Weights & Biases (wandb)
W&B is the ML experiment tracking, artifact versioning, and model registry platform. Assumes a dedicated W&B deployment with BYOB (Bring Your Own Bucket). SDK version: 0.18.x+.
Setup
Add wandb to your container image dependencies. Configure via env vars in your pod spec:
env:
- name: WANDB_API_KEY
valueFrom:
secretKeyRef:
name: wandb-secret
key: api-key
- name: WANDB_BASE_URL
value: "https://wandb.example.com" # your dedicated deployment
- name: WANDB_PROJECT
value: "my-project"
- name: WANDB_ENTITY
value: "my-team"
Environment Variables Reference
| Variable | Purpose | Default |
|---|---|---|
WANDB_API_KEY | Authentication key | required |
WANDB_BASE_URL | W&B server URL | https://api.wandb.ai |
WANDB_PROJECT | Default project name | "uncategorized" |
WANDB_ENTITY | Team or user entity | User default |
WANDB_RUN_GROUP | Group related runs | None |
WANDB_JOB_TYPE | Run type label (train, eval, etc.) | None |
WANDB_TAGS | Comma-separated tags | None |
WANDB_NOTES | Run description | None |
WANDB_NAME | Run display name | Auto-generated |
WANDB_DIR | Local directory for run files | ./wandb |
WANDB_SILENT | Suppress console output | false |
WANDB_RESUME | Resume behavior | "never" |
WANDB_LOG_MODEL | Auto-log model checkpoints | false |
WANDB_WATCH | Auto-log model gradients/parameters | false |
WANDB_DISABLED | Disable wandb entirely | false |
Experiment Tracking
wandb.init() Settings
import wandb
run = wandb.init(
project="my-project",
entity="my-team",
name="llama-8b-sft-lr1e4",
group="llama-8b-sft", # group related runs
job_type="train", # train, eval, preprocess, etc.
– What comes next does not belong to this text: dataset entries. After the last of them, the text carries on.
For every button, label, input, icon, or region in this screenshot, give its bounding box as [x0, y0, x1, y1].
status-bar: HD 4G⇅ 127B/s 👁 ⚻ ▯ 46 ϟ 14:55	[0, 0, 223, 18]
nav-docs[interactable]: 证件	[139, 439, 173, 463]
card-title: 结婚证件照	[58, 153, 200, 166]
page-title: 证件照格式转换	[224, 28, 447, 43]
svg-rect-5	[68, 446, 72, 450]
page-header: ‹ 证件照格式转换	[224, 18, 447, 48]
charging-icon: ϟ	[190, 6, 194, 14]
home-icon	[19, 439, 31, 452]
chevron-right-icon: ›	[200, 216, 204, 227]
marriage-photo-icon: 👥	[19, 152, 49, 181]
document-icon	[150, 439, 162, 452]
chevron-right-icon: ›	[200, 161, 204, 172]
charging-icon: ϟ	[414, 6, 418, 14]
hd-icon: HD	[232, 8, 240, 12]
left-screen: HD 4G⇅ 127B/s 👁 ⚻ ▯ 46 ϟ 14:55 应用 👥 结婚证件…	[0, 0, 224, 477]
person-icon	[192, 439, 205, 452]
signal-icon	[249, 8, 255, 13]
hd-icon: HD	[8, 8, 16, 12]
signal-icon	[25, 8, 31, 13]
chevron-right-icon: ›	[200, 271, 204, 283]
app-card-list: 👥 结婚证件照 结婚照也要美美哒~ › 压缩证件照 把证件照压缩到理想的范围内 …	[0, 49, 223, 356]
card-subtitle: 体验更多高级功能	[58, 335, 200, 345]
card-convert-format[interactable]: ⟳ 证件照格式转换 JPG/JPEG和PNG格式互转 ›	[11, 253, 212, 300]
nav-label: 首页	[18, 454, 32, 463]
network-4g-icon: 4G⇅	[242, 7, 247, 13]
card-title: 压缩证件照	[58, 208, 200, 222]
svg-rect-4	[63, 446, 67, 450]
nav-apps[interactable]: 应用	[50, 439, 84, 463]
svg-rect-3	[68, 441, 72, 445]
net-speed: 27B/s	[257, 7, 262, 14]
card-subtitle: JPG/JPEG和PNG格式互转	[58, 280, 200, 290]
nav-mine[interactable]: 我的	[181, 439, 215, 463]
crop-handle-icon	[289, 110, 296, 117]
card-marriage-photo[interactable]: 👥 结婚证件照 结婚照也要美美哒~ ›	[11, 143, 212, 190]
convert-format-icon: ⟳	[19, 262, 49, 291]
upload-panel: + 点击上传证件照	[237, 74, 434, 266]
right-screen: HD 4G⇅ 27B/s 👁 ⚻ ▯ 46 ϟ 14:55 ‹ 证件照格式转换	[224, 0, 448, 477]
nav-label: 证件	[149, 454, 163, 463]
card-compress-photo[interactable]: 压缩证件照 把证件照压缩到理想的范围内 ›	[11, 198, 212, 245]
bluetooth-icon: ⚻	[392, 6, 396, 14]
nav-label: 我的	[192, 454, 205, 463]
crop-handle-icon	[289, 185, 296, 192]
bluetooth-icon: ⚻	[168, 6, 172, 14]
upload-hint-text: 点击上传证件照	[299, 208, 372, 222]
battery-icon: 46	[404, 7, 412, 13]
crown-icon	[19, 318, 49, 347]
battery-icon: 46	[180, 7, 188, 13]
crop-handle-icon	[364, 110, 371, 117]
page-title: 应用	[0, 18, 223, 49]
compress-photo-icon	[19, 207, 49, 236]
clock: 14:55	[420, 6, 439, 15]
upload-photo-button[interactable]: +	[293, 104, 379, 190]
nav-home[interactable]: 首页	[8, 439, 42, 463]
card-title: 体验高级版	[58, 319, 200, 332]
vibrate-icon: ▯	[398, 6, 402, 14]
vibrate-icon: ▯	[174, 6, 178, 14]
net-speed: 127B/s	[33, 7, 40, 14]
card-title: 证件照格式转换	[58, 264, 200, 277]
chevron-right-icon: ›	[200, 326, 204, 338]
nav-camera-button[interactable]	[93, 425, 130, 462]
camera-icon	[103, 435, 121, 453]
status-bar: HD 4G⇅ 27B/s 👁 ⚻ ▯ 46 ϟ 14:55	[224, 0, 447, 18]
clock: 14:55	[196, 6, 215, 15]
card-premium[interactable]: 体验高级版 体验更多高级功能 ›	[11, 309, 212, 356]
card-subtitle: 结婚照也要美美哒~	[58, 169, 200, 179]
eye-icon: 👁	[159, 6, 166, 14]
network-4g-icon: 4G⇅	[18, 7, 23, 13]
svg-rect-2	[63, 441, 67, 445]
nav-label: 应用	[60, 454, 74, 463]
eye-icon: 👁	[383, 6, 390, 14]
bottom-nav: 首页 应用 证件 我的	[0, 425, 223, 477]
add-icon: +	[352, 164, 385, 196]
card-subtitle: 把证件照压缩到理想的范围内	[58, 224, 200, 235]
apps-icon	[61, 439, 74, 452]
tags=["sft", "llama", "8b"],
notes="SFT with learning rate 1e-4",
config={ # hyperparameters and settings
"model": "meta-llama/Llama-3.1-8B-Instruct",
"learning_rate": 1e-4,
"batch_size": 32,
"epochs": 3,
},
resume="allow", # resume behavior (see below)
reinit=True, # allow multiple init() in same process
save_code=True, # save the main script
settings=wandb.Settings(
start_method="thread", # thread, fork, forkserver
),
)
Resume Behavior
| Value | Behavior |
|---|---|
"never" (default) | Always create new run |
"allow" | Resume if run ID exists, else create new |
"must" | Must resume existing run (error if not found) |
"auto" | Auto-resume from environment (uses WANDB_RUN_ID) |
For crash recovery in training jobs, set resume="allow" and provide a deterministic id:
run = wandb.init(
id=f"training-{model_name}-{experiment_id}", # deterministic ID
resume="allow",
project="my-project",
)
Logging Metrics
# Basic logging
wandb.log({"train/loss": 0.5, "train/accuracy": 0.85, "epoch": 1})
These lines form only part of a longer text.